Higher-Acuity Procedures in ASCs: What It Means for Medication Management

Medication preparation in an ASC.

ASCs run on tight schedules with small teams. There's not a lot of extra capacity built into the day. Cases move fast, rooms turn over quickly, and the schedule doesn't leave much room for anything unexpected. But the cases on the schedule in 2026 look a lot different than they did five or ten years ago. 

Cardiovascular procedures, complex spine cases, total joint replacements, and advanced orthopedics are no longer reserved for hospitals. CMS has expanded the ASC Covered Procedures List, commercial payers are pushing patients toward lower cost sites of care, and surgeons are more comfortable than ever performing complex work in the ambulatory setting. That shift is only going to continue. 

What doesn't get talked about enough is what it means for medication management. More complex procedures bring more controlled substances, more medication handling throughout the case, heavier documentation requirements, and more places for things to go wrong. For ASCs that built their day to day processes around simpler cases, that's a real operational challenge worth taking seriously. 

More Complex Cases Mean More Controlled Substance Exposure

Higher-acuity procedures aren't just longer or technically harder. They require more anesthesia agents, a broader range of controlled substances, and more medication decisions throughout the case.
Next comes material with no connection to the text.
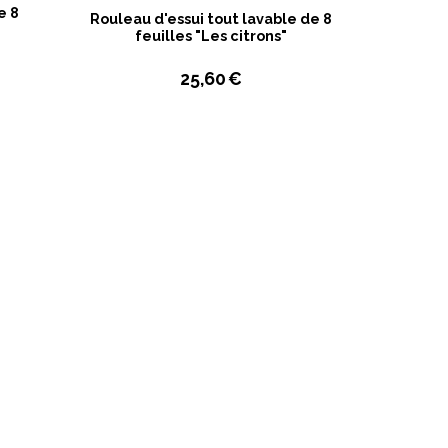
e 8
Rouleau d'essui tout lavable de 8
feuilles "Les citrons"
25,60
€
A cardiac ablation or multi-level spinal fusion looks nothing like a routine arthroscopy when it comes to what gets drawn up, documented, and wasted. 

More touchpoints per case means more opportunities for discrepancy, error, or diversion. Multiply that across a full day of higher-acuity cases and the documentation burden becomes significant before you factor in what happens when something doesn't reconcile at the end of the shift. 
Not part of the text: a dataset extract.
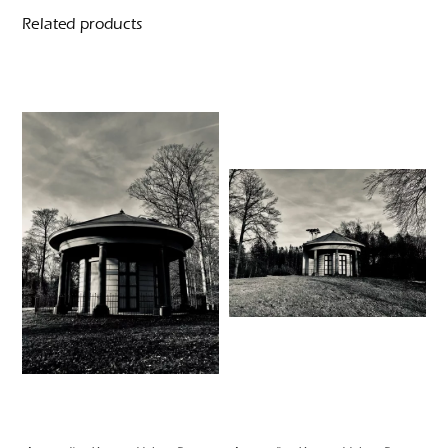
Related products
A lot of ASC teams haven't updated their medication management processes to match what their schedules now look like. Processes built for simpler cases start showing cracks when the controlled substance volume doubles. 

Paper Logs Weren't Designed for This 

The paper narcotic log has worked fine in a lot of ASCs for a long time. But it was designed for a different kind of day. When case complexity goes up, so does the number of controlled substance transactions, and a handwritten log starts breaking down. 

Illegible entries, a missing witness signature, undocumented waste, a reconciliation discrepancy that nobody caught until it was too late. These aren't hypothetical. They're the things that show up in surveys, audits, and DEA inspections. And when documentation is split across a paper log, a separate pharmacy system, and individual clinician notes, there's no easy way to see what's actually happening in real time. 

The gaps aren't obvious until someone is looking for them, and by that point, the problem is already harder to explain. 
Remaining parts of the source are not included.